Dersimliler, güncel sorunların çözümü ile tarhisel sorunların çözümü yönündeki arayışlarında bir tercihe zorlanıyorlar ve güncel sorunların çözümü yönündeki tercihlerini öne alıyorlar. Aslında hem bir iktidar alternatifi olabilen hemde bir bütün olarak kuruluş felsefesi ile birlikte düzenle hesaplaşmayı öneren bir siyasal parti, Dersim için en doğru seçenek olur. Fakat böylesi bir seçenek yok. BDP ve DHF belki böylesi bir seçenek için adaydırlar, ancak onlar da güncel anlamda iktidara karşı pratik bir alternatif oluşturmaktan uzaktırlar.

Dolayısı ile; Dersim'li sandığa gittiğinde „37-38 Soykırımı'nın hesabını nasıl sorarım?“ sorusuna cevap arayarak oy kullanmıyor. Bugün yeni bir katlimadan kendimi nasıl korurum, ayrımcılık ve horlanmaktan kendimi nasıl kurtarırım, iş-ekmek nasıl bulurum? Sorularına bir karşılık bulmak için oy kullanıyor. İşin gerçegi bu.

Dersimliler, Kemalist ideolojiyi benimsedikleri için CHP'ye oy vermiyorlar. Bunun somut kanıtı Baykal yönetimindeki CHP'nin 2009'da aldığı oydur.

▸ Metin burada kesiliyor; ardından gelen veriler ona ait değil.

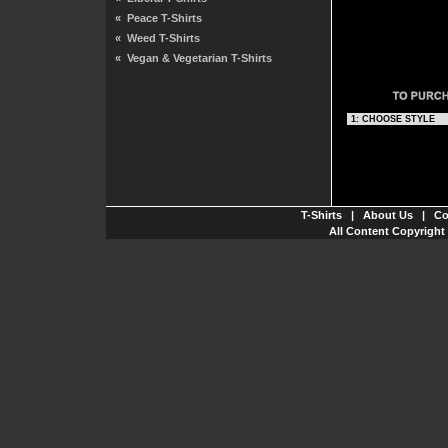
«
Peace T-Shirts
«
Weed T-Shirts
«
Vegan & Vegetarian T-Shirts
T-Shirts
|
About Us
|
Co
All Content Copyright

Bununla birlikte; biz, Dersim Halkı'na güncel yaşama dair tercihleri ile tarihsel sorunları birlikte ele almasını, Dersim Soykırımı konusunda demokratik ve insani bir tavır almayan CHP'nin, güncel sorunlar konusunda da doğru bir yaklaşım göstermeyeceğini görmesini ve bu partiye oy vermemesi gerektiğini söylüyoruz. Bu tavır aynı zamanda, bu partinin en azından gerçek bir sosyal demokrat çizgiye yönelmesi yönünde de ciddi bir zorlamaya yol açabilir.

 

Demokratik duruş mu? Dayatma mı?

Dersim merkezde, 2009 seçimlerinde düzen dışı parti ve grupların oy potansiyeli % 50'nin üstündedir. Bugünkü seçim sürecinde, BDP ve DHF ittifak kurabilselerdi, büyük ihtimalle bu orana yakın bir oy alacaklardı. Böylesi bir ittifakın adayının merkezde belediye başkanı seçilme olasılığı oldukça yüksekti.

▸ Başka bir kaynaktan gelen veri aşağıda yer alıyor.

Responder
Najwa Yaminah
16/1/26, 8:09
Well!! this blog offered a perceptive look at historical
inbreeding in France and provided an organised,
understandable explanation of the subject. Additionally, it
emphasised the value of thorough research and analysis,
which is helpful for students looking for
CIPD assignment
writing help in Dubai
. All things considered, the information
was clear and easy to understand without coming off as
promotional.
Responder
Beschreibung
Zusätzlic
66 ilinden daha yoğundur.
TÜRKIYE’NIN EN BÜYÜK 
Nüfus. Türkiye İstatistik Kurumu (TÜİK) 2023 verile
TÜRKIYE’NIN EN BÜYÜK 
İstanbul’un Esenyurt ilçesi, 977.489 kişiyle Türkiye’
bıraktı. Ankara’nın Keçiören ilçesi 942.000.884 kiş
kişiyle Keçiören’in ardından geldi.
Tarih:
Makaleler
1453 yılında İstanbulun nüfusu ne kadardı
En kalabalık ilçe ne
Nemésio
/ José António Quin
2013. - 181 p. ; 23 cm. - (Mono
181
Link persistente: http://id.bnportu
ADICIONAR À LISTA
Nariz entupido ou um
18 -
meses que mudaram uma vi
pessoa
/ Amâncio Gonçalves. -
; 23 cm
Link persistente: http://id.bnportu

Fakat, BDP ile DHF; 2009 yılında olduğu gibi, bu seçimlerde de ittifak kurmadılar. İttifak çalışmaları konusunda ilk alınan bilgiler, yerel bazda ittifak görüşmelerinin anlaşma ile sonuçlandığı yönündeydi. Ancak, sonradan BDP merkezinin DHF'nin eş başkanlardan birinin kedilerinden olması istemini kabul etmeyerek anlaşmayı bozduğunu biliyoruz. Dolayısı ile; birileri namuslu bir biçimde ittifakı bozan „bir el“ arıyorsa, BDP Genel Merkezi'ne bakmalıdır.

BDP, Dersim'de demokratik bir ittifak için gerekli duruşu dün de göstermedi bugün de göstermiyor. Bir hareket kendisine güveniyorsa, gürültü patırtı yapmadan; kendi adayını ve programını belirleyerek seçimlere katılır. Ancak, kendi başına kazanma şansını görmüyor ve diğer güçlerle işbirliğine ihtiyaç duyuyorsa, o zaman hangi adayla ve nasıl bir programla seçimlere gidileceğini ittifak kuracağı güçlerle ortak belirlemek durumundadır. Demokratik bir ittifakın temel şartıdır bu. Ancak, BDP Dersim'de bu yolu izlemiyor. BDP, kendi adayını ve ''kırmızı çizgileri''ni belirliyor, ardından diğer güçlere de 'beni destekleyin' diyor. EMEP, ESP ve Partizan bu çizgiyi eleştirmelerine rağmen „hem ağlarım hem giderim“ misali BDP'yi destekliyorlar. Ancak, DHF bu ilkesizliği kabul etmiyor ve 2009 Yerel Seçimleri'nde olduğu gibi, bu seçimlere de kendi bağımsız adayları ile katılıyor.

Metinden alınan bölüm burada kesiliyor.